Phils showing how hard it is to repeat
As the Phillies staggered through a horrific homestand - bad baseball interrupted by players in the emergency room and on the disabled list - a small voice in the back of your mind grew louder and more shrill:
As the Phillies staggered through a horrific homestand - bad baseball interrupted by players in the emergency room and on the disabled list - a small voice in the back of your mind grew louder and more shrill:
This, the voice whispered, is why championship teams don't repeat.
While the Phillies were preparing to score one run against Baltimore's Jeremy Guthrie, first baseman Ryan Howard was getting a CT scan on his head. Doctors were trying to rule out a sinus infection as the reason for Howard's two hospital trips over the weekend.
It would be hard to get the entire team into the scanner at once. If you could, the results would show these Phillies suffering from just about every problem common to defending champions.
Name the pitfall and it has befallen them: injuries, a drop-off from guys who had career years, higher intensity from opponents looking to beat the champs, the distracting trappings of success, and perhaps a bit of complacency.
This, the voice said more firmly, is why championship teams don't repeat.
The team that won the World Series last year was fueled by a fascinating combination of strong self-confidence and a burning need to prove itself. The confidence is still there. The need to prove something is not burning quite so bright.

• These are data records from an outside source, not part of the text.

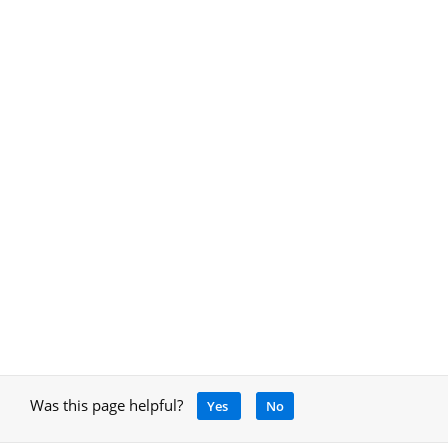
Was this page helpful?
Yes
No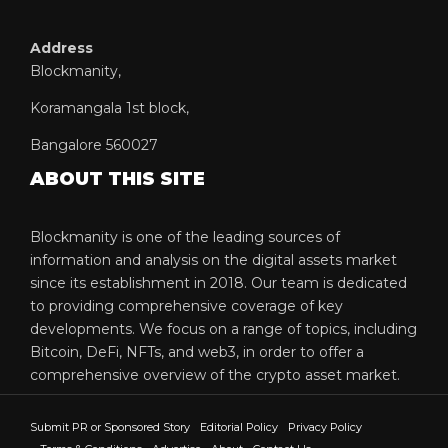
Address
Blockmanity,
Koramangala 1st block,
Bangalore 560027
ABOUT THIS SITE
Blockmanity is one of the leading sources of
information and analysis on the digital assets market
since its establishment in 2018. Our team is dedicated
to providing comprehensive coverage of key
developments. We focus on a range of topics, including
Bitcoin, DeFi, NFTs, and web3, in order to offer a
comprehensive overview of the crypto asset market.
Submit PR or Sponsored Story
Editorial Policy
Privacy Policy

Take away games against the Nationals and the Phillies have a losing record. They just went 1-8 in front of sellout crowds at Citizens Bank Park on this homestand. They take false comfort in maintaining first place in the National League East, as if they deserve credit for the scuffling Mets' inability to make a move on them.
It is true the Phillies had a losing record in June last year and then went on to win the World Series. It doesn't follow that a losing record this June means another championship.
During the long, mostly dreadful history of this franchise, plenty of bad Junes have preceded disappointing Septembers and idle Octobers. Last year's result was the exception, not the rule.
There's a difference between looking at last June as proof that a rebound is possible and looking at it as some kind of guarantee. There's no reason to panic, but there is reason to play with urgency.
This, the voice shouted, is why championship teams don't repeat.
Manager Charlie Manuel did what he could yesterday to light a spark, pushing an argument with first-base umpire Larry Vanover as far as he had to in order to get himself ejected in the eighth inning.
Shane Victorino followed with a double, but Chase Utley looked at a couple of strikes and then grounded weakly back to the pitcher to end the inning.
Utley's average dropped below .300 with a 0-for-3 afternoon. Jimmy Rollins is batting .217, with an on-base percentage of .261 - brutal numbers for the guy who is supposed to jump-start the offense.
Raul Ibanez, who improbably carried the team for the first two months, is on the disabled list. Then Howard got the wrong kind of hot - with a scary 104-degree fever.
"Somebody should wake up," Manuel said after the game. And, later: "Our big guys have to hit. Lately, we haven't been hitting."
The Phillies scored in just three innings while being swept by the Orioles. They got two runs in the first game, five runs in one inning in the second game, and Greg Dobbs' solo homer yesterday. That's not very good.
About this time last year, the Phillies lost six in a row and were not producing runs. Manuel responded by shaking up the lineup, batting Jayson Werth first, Utley second, and Rollins third. That might work for a day or two, but Manuel has to bank on the track records of the players whose names he writes in every day.
Those players, beginning with Rollins, have to snap themselves out of it.
In a way, the rest of the division is enabling them. If the Mets or Braves or Marlins could put pressure on the Phillies, that might bring on the urgency they lack. As it is, they get to feel secure after their worst homestand ever as a group.
They go on the road now, which could clear the air a bit. They figure to get Brad Lidge back in the closer's role, an instant psychological bounce that will last as long as Lidge remains effective. They need Ryan Madson to return to his set-up role without lasting scars from his sojourn into the closer's spot.
The Phillies can right this thing and hang onto first place the rest of the way. They just have to figure out that it isn't automatic, that last year is over, that it's up to them to make it happen.
Until they begin, that voice just keeps getting louder.